> Work to complete
What's needed is the listing below, repeated word for word with no pictures.

> Materials provided
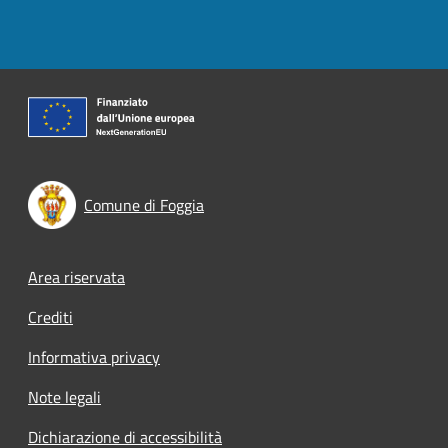
Comune di Foggia
Footer menu
Area riservata
Crediti
Informativa privacy
Note legali
Dichiarazione di accessibilità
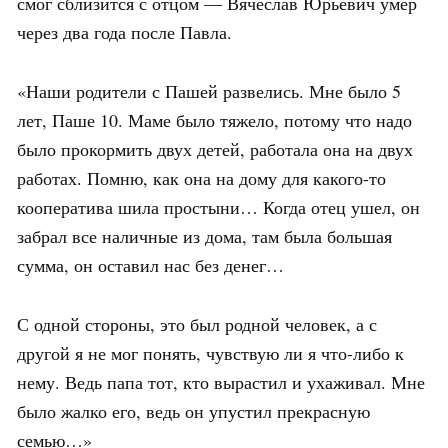
смог сблизится с отцом — Вячеслав Юрьевич умер
через два года после Павла.
«Наши родители с Пашей развелись. Мне было 5
лет, Паше 10. Маме было тяжело, потому что надо
было прокормить двух детей, работала она на двух
работах. Помню, как она на дому для какого-то
кооператива шила простыни… Когда отец ушел, он
забрал все наличные из дома, там была большая
сумма, он оставил нас без денег…
С одной стороны, это был родной человек, а с
другой я не мог понять, чувствую ли я что-либо к
нему. Ведь папа тот, кто вырастил и ухаживал. Мне
было жалко его, ведь он упустил прекрасную
семью…»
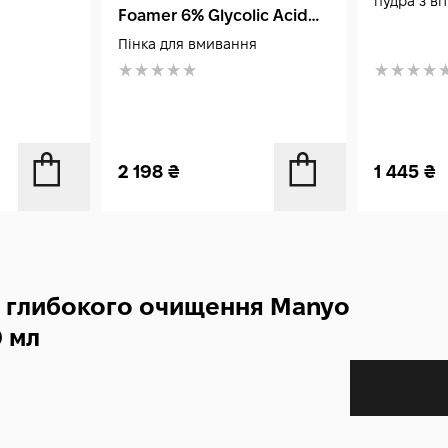
пудра з ві
Foamer 6% Glycolic Acid
120 мл
Пінка для вмивання
2 198
₴
1 445
₴
ля глибокого очищення Manyo
0 мл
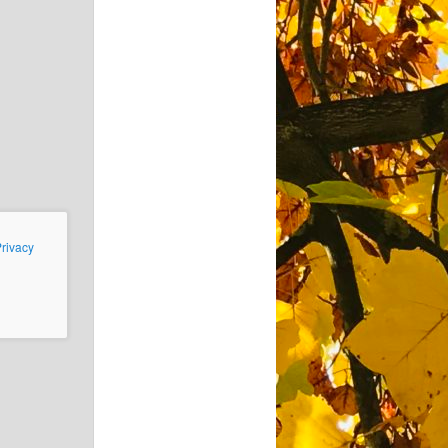
rivacy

> Response to this task
Comune di Foggia
Footer menu
Area riservata
Crediti
Informativa privacy
Note legali
Dichiarazione di accessibilità
смог сблизится с отцом — Вячеслав Юрьевич умер
через два года после Павла.
«Наши родители с Пашей развелись. Мне было 5
лет, Паше 10. Маме было тяжело, потому что надо
было прокормить двух детей, работала она на двух
работах. Помню, как она на дому для какого-то
кооператива шила простыни… Когда отец ушел, он
забрал все наличные из дома, там была большая
сумма, он оставил нас без денег…
С одной стороны, это был родной человек, а с
другой я не мог понять, чувствую ли я что-либо к
нему. Ведь папа тот, кто вырастил и ухаживал. Мне
было жалко его, ведь он упустил прекрасную
семью…»
пудра з ві
Foamer 6% Glycolic Acid
120 мл
Пінка для вмивання
2 198
₴
1 445
₴
ля глибокого очищення Manyo
0 мл
rivacy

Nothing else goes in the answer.